| Exercise directions |
Where a line below holds the string "research", copy that line.

Saved entries:
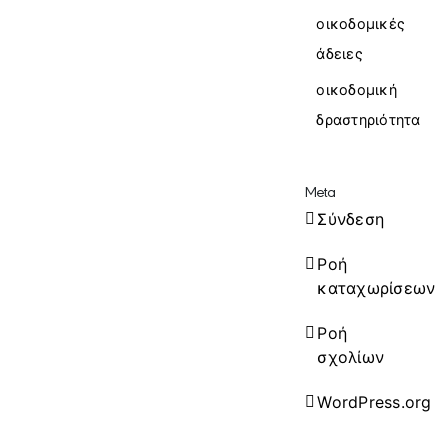
οικοδομικές
άδειες
οικοδομική
δραστηριότητα
Meta
Σύνδεση
Ροή
καταχωρίσεων
Ροή
σχολίων
WordPress.org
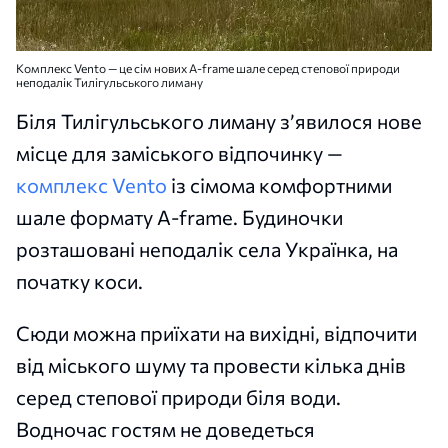
Комплекс Vento — це сім нових A-frame шале серед степової природи
неподалік Тилігульського лиману
Біля Тилігульського лиману з’явилося нове
місце для заміського відпочинку —
комплекс Vento
із сімома комфортними
шале формату A-frame. Будиночки
розташовані неподалік села Українка, на
початку коси.
Сюди можна приїхати на вихідні, відпочити
від міського шуму та провести кілька днів
серед степової природи біля води.
Водночас гостям не доведеться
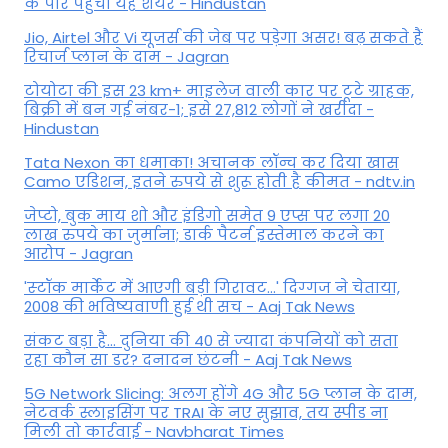
के पार पहुंचा यह शेयर - Hindustan
Jio, Airtel और Vi यूजर्स की जेब पर पड़ेगा असर! बढ़ सकते हैं
रिचार्ज प्लान के दाम - Jagran
टोयोटा की इस 23 km+ माइलेज वाली कार पर टूटे ग्राहक,
बिक्री में बन गई नंबर-1; इसे 27,812 लोगों ने खरीदा -
Hindustan
Tata Nexon का धमाका! अचानक लॉन्च कर दिया खास
Camo एडिशन, इतने रुपये से शुरू होती है कीमत - ndtv.in
जेप्टो, बुक माय शो और इंडिगो समेत 9 एप्स पर लगा 20
लाख रुपये का जुर्माना; डार्क पैटर्न इस्तेमाल करने का
आरोप - Jagran
'स्‍टॉक मार्केट में आएगी बड़ी गिरावट...' दिग्‍गज ने चेताया,
2008 की भविष्यवाणी हुई थी सच - Aaj Tak News
संकट बड़ा है... दुनिया की 40 से ज्यादा कंपनियों को सता
रहा कौन सा डर? दनादन छंटनी - Aaj Tak News
5G Network Slicing: अलग होंगे 4G और 5G प्लान के दाम,
नेटवर्क स्लाइसिंग पर TRAI के नए सुझाव, तय स्पीड ना
मिली तो कार्रवाई - Navbharat Times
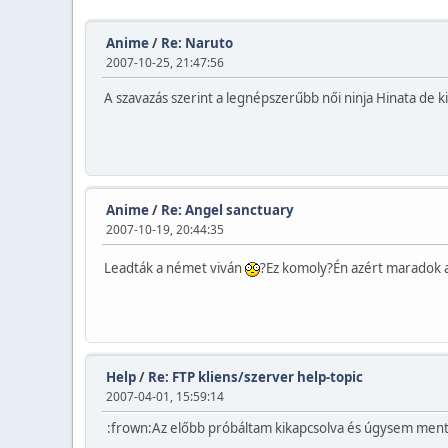
Anime
/
Re: Naruto
2007-10-25, 21:47:56
A szavazás szerint a legnépszerűbb női ninja Hinata de k
Anime
/
Re: Angel sanctuary
2007-10-19, 20:44:35
Leadták a német viván
?Ez komoly?Én azért maradok a
Help
/
Re: FTP kliens/szerver help-topic
2007-04-01, 15:59:14
:frown:Az előbb próbáltam kikapcsolva és úgysem ment:'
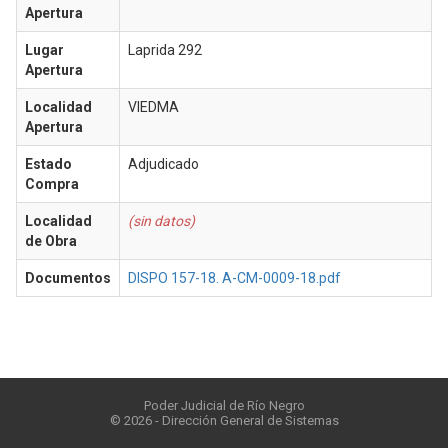
Apertura
Lugar
Laprida 292
Apertura
Localidad
VIEDMA
Apertura
Estado
Adjudicado
Compra
Localidad
(sin datos)
de Obra
Documentos
DISPO 157-18. A-CM-0009-18.pdf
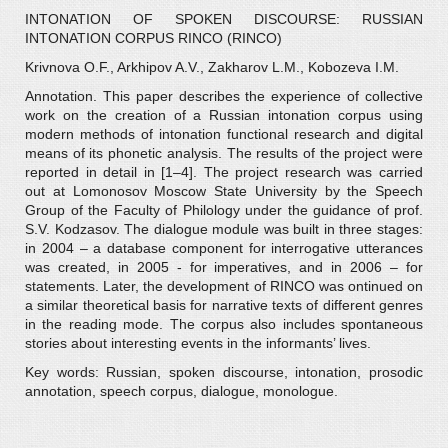
INTONATION OF SPOKEN DISCOURSE: RUSSIAN
INTONATION CORPUS RINCO (RINCO)
Krivnova O.F., Arkhipov A.V., Zakharov L.M., Kobozeva I.M.
Annotation. This paper describes the experience of collective
work on the creation of a Russian intonation corpus using
modern methods of intonation functional research and digital
means of its phonetic analysis. The results of the project were
reported in detail in [1–4]. The project research was carried
out at Lomonosov Moscow State University by the Speech
Group of the Faculty of Philology under the guidance of prof.
S.V. Kodzasov. The dialogue module was built in three stages:
in 2004 – a database component for interrogative utterances
was created, in 2005 - for imperatives, and in 2006 – for
statements. Later, the development of RINCO was ontinued on
a similar theoretical basis for narrative texts of different genres
in the reading mode. The corpus also includes spontaneous
stories about interesting events in the informants’ lives.
Key words: Russian, spoken discourse, intonation, prosodic
annotation, speech corpus, dialogue, monologue.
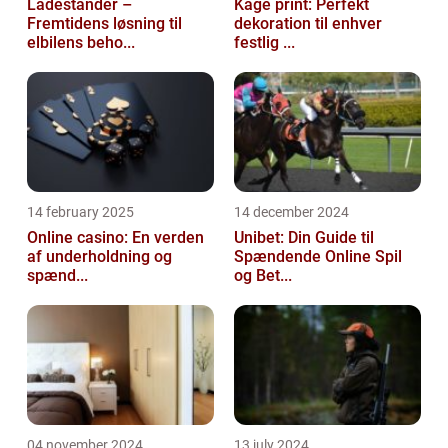
Ladestander –
Kage print: Perfekt
Fremtidens løsning til
dekoration til enhver
elbilens beho...
festlig ...
14 february 2025
14 december 2024
Online casino: En verden
Unibet: Din Guide til
af underholdning og
Spændende Online Spil
spænd...
og Bet...
04 november 2024
13 july 2024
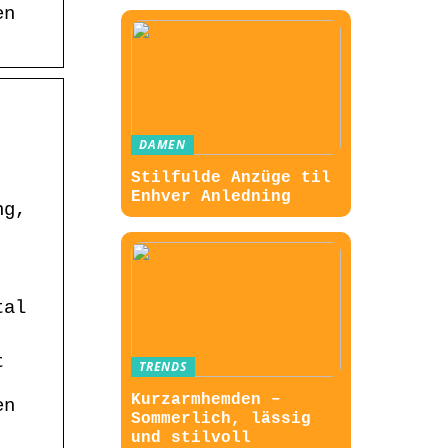
en
DAMEN
Stilfulde Anzüge til
Enhver Anledning
ng,
tal
t
TRENDS
Kurzarmhemden –
en
Sommerlich, lässig
und stilvoll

| Exercise response |
modern methods of intonation functional research and digital
reported in detail in [1–4]. The project research was carried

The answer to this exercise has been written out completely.